ブラッド・ファーザー “Blood Father”

監督:ジャン=フランソワ・リシェ

出演:メル・ギブソン、エリン・モリアーティ、ディエゴ・ルナ、
   マイケル・パークス、ウィリアム・H・メイシー

評価:★★




 9年間の刑務所暮らしの後、トレーラーパークで酒とドラッグを断ち、タトゥーアーティストとして細々生計を立てている男。これが『ブラッド・ファーザー』でメル・ギブソンが演じる役柄だ。つまりセルフパロディの気配が漂う。ギブソンは今回、ダメオヤジの美学で武装する。

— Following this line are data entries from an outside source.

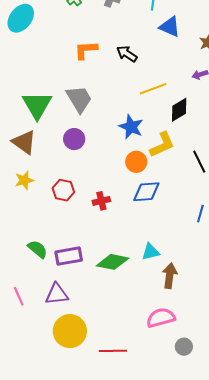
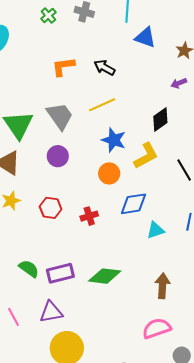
yellow line: (153, 89) -> (102, 105), moved
orange circle: (136, 162) -> (109, 173), moved
cyan triangle: (151, 252) -> (155, 230), moved

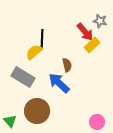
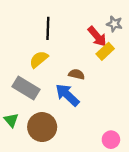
black line: (42, 39) -> (48, 28), moved
brown semicircle: (67, 65) -> (77, 74), turned -64
green triangle: (10, 121) -> (11, 120), moved

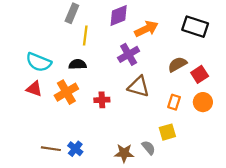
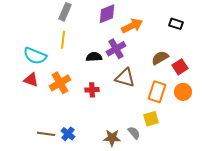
black rectangle: (195, 27) -> (176, 24), size x0.6
yellow line: (85, 36) -> (63, 40), moved
black semicircle: (77, 64) -> (94, 57), moved
orange rectangle: (174, 102) -> (157, 92), size x1.5

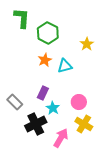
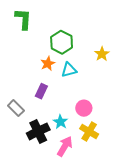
green hexagon: (48, 33) -> (62, 42), moved
yellow star: (87, 44) -> (102, 54), moved
purple rectangle: (43, 93) -> (41, 91), moved
cyan star: (53, 108) -> (61, 122), moved

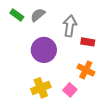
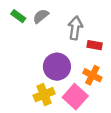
purple circle: (44, 50) -> (57, 67), moved
pink square: (70, 90) -> (75, 97), size x1.6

 疎遠な不良娘を守るべく一緒に逃避行に出るという筋書きには、ダメな男でも愛する娘のためならば、命を賭けて戦う覚悟があるという「96時間」(08年)的な匂いがあるものの、あちらとの決定的な違いは、この美学に極めてシリアスに向き合っているという点だ。

 まあ、仕方がないか。「リーサル・ウェポン」シリーズ末期のギブソンならともかく、近年のギブソンは顔がとにかく怖い。額の深い深いシワなど、横だけでなく縦にも豪快に入っていて、これで睨まられたなら、サミュエル・L・ジャクソンでも怯むのではないか。ユーモアの排除は必然だと諦めるべきか。

 ただ、せめてオヤジのイカれた感じはもっと突いても良かったのではないか。クライマックスで耳かじりがあるのにギョッとするぐらいで、案外銃絡みのおとなしい描写に留まっている。ギブソン監督作のような過激な描写で攻めても良かっただろう。

 生きているのがバレバレのディエゴ・ルナをクライマックスまで活用できないのも辛いところ。その正体も含めて、悪がギブソンに似つかわしくない小物に見えるのが惜しい。トレーラーパーク仲間のウィリアム・H・メイシーだって、もっと上手に動かせたはずだ。

 娘役のエリン・モリアーティはアレクシス・ブレデルを思わせる愛らしさ。けれど、やはり足を引っ張る以上の役割を果たさない。元々自分から連絡を入れてくるあたり、父親への反抗も最初から弱いので、オヤジの美学も光り方が鈍い。ギブソンが格好つける甲斐がないというものだ。